Showing great bravery, Peter led an assault on the imposing structure and was badly wounded in the stomach during the assault. His men, who were devoted to their leader, carried him back to safety, despite the rain of death coming from the hills. Through all of this, Peter displayed great qualities of courage and calm leadership. The next day the hill was taken with Paddy O’Daire of Glenties, Co.
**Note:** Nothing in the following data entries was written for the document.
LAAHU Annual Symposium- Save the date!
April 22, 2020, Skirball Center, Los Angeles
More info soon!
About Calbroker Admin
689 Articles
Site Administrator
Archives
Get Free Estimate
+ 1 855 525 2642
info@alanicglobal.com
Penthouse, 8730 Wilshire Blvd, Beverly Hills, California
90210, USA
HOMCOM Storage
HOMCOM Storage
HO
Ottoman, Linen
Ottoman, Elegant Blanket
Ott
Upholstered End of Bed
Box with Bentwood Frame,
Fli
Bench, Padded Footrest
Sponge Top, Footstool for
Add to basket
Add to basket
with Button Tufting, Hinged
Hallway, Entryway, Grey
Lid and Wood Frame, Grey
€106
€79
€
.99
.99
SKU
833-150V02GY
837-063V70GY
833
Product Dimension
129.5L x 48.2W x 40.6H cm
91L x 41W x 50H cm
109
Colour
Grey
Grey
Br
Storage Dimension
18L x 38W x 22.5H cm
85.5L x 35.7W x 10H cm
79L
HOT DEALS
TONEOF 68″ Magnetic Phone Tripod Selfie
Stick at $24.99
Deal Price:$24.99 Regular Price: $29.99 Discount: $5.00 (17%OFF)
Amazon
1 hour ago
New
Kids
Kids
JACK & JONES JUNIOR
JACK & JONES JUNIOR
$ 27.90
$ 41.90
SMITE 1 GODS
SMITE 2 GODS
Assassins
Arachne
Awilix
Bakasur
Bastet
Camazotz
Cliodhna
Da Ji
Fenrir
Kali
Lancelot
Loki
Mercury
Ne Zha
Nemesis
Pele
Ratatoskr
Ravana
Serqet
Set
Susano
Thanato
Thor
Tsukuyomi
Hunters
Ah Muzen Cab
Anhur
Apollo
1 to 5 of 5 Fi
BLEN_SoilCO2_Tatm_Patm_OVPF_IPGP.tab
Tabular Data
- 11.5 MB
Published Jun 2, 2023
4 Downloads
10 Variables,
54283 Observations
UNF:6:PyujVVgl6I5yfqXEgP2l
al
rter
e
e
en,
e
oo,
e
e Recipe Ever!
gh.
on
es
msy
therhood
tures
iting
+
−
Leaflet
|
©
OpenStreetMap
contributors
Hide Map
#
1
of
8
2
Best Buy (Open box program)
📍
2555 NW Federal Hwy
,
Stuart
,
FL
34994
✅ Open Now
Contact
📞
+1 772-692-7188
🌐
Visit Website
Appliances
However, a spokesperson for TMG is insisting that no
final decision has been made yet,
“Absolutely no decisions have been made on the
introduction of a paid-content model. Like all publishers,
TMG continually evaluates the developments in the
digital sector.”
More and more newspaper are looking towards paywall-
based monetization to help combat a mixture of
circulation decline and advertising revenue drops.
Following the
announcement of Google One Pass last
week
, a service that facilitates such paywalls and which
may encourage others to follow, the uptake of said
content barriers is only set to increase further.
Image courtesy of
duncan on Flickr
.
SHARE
Donegal, in command of the Republicans.
Peter was transferred to Benicasim Hospital outside Valencia where he died at 6.10 am on the morning of September 5th, 1937. Michael O’Riordan’s definitive history on the Irish participation in the Spanish Civil War states he was ‘a great Irishman and a great commander.’
He was one of the men of whom Dolores Ibarruri, the famed ‘La Passionara’ spoke the words: “You gave your youth or maturity, your science and experience, your blood and your lives for the Spanish people and asked nothing at all.”
She said: “When the years pass by and wounds of the war are healed, and pride in a free country is felt equally by all Spaniards, speak to your children. Tell them of these men of the International Brigade.”
At a ceremony in Madrid in 1996, Peter Daly’s surviving comrades of the International Brigade were made honorary citizens of Spain and they accepted this great honour on behalf of their dead comrades.
Today, the fraternal soil of Spain forms a shroud around Peter Daly where his body lies buried in Benicasim Cemetery.